Kagoshima M, Kodaira H, Tanaka M, Shimada H
Department of Clinical Pharmacology, School of Pharmaceutical Sciences, Kitasato University, Tokyo, Japan.
Nihon Yakurigaku Zasshi. 1995 Dec;106(6):385-92. doi: 10.1254/fpj.106.385.
We examined the effect of FRG-8813, a new histamine H2-receptor antagonist, on 1% NH3-induced gastric mucosal lesions and basal gastric mucus production in rats. The effect of FRG-8813 (10 mg/kg) given orally was investigated macroscopically and histochemically compared with that of 16,16-dimethyl prostaglandin E2 (dmPGE2, 2 micrograms/kg) or capsaicin (Cap, 10 mg/kg) in the fundic gland area. FRG-8813, dmPGE2 and capsaicin inhibited the NH3-induced mucosal lesions, and stimulated the mucus secretion 5 min after the administration. Chemical deafferentation abolished the gastroprotective effect of FRG-8813 or Cap and attenuated the increase by FRG-8813, dmPGE2 or Cap in mucus secretion seen after 5 min. These results suggest that FRG-8813 exerts its effect on gastric mucus production partially through the capsaicin-sensitive afferent nerves, like the mechanism involved in gastroprotection, and that the increase in mucus production by FRG-8813 is at least in part responsible for the gastroprotection.

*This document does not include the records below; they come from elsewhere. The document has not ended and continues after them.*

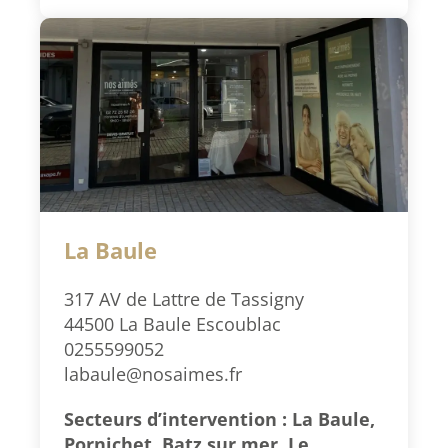
La Baule
317 AV de Lattre de Tassigny
44500 La Baule Escoublac
0255599052
labaule@nosaimes.fr
Secteurs d’intervention : La Baule,
Pornichet, Batz sur mer, Le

我们研究了新型组胺H2受体拮抗剂FRG - 8813对1%氨诱导的大鼠胃黏膜损伤及基础胃黏液分泌的影响。将口服给予的FRG - 8813(10毫克/千克)的作用与16,16 - 二甲基前列腺素E2(dmPGE2,2微克/千克)或辣椒素(Cap,10毫克/千克)在胃底腺区域的作用进行了宏观和组织化学比较。FRG - 8813、dmPGE2和辣椒素均能抑制氨诱导的黏膜损伤,并在给药后5分钟刺激黏液分泌。化学去传入神经作用消除了FRG - 8813或辣椒素的胃保护作用,并减弱了FRG - 8813、dmPGE2或辣椒素在5分钟后所见的黏液分泌增加。这些结果表明,FRG - 8813对胃黏液分泌的作用部分是通过辣椒素敏感的传入神经介导的,类似于胃保护作用的机制,并且FRG - 8813引起的黏液分泌增加至少部分地促成了胃保护作用。